Look through the material below and report every line that includes "does".

=-=-=

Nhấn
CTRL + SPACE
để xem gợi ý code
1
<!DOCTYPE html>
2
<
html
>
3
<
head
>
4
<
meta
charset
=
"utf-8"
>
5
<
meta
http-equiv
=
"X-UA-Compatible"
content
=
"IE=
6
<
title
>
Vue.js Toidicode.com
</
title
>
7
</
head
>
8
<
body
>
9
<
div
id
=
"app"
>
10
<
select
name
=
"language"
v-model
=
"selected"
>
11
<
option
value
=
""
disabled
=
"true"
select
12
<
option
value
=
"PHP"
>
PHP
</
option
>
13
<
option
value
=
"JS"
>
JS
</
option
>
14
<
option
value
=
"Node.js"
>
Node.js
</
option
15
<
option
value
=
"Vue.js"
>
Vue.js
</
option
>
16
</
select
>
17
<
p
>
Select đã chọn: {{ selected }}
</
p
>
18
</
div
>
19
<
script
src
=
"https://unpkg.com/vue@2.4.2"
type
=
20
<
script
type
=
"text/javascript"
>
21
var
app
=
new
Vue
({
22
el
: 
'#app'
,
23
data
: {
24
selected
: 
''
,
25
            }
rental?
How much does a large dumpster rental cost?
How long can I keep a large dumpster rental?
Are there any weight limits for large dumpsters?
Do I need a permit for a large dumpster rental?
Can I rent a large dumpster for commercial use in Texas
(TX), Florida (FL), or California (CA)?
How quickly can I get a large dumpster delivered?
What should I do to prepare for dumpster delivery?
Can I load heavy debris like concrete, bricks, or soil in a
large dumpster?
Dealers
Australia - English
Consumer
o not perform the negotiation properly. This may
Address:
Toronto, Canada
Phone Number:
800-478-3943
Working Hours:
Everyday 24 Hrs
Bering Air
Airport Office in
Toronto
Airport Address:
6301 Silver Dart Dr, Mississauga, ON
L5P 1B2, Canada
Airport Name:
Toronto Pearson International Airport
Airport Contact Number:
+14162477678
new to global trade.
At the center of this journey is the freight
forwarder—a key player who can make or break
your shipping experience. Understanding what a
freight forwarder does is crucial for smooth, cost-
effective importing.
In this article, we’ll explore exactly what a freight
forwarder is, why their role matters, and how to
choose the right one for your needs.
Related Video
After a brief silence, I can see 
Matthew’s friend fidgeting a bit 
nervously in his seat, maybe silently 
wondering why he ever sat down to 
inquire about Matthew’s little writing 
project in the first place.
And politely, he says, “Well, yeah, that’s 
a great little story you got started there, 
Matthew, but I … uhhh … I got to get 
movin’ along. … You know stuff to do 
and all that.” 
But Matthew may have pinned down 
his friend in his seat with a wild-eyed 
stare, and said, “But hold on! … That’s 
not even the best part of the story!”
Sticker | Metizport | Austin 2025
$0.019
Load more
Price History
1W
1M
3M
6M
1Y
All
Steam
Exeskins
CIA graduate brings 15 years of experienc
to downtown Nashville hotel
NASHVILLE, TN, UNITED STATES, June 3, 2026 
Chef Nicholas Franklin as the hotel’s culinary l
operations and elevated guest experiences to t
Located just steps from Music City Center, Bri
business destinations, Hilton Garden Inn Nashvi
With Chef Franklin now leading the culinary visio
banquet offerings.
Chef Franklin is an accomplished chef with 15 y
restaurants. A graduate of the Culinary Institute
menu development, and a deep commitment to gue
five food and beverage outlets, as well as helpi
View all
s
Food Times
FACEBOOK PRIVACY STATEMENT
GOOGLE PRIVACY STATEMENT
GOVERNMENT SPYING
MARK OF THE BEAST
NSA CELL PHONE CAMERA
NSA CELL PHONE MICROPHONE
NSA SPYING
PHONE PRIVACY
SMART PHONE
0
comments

=-=-=

RESPONSE TO THE EXERCISE >>
How much does a large dumpster rental cost?
freight forwarder does is crucial for smooth, cost-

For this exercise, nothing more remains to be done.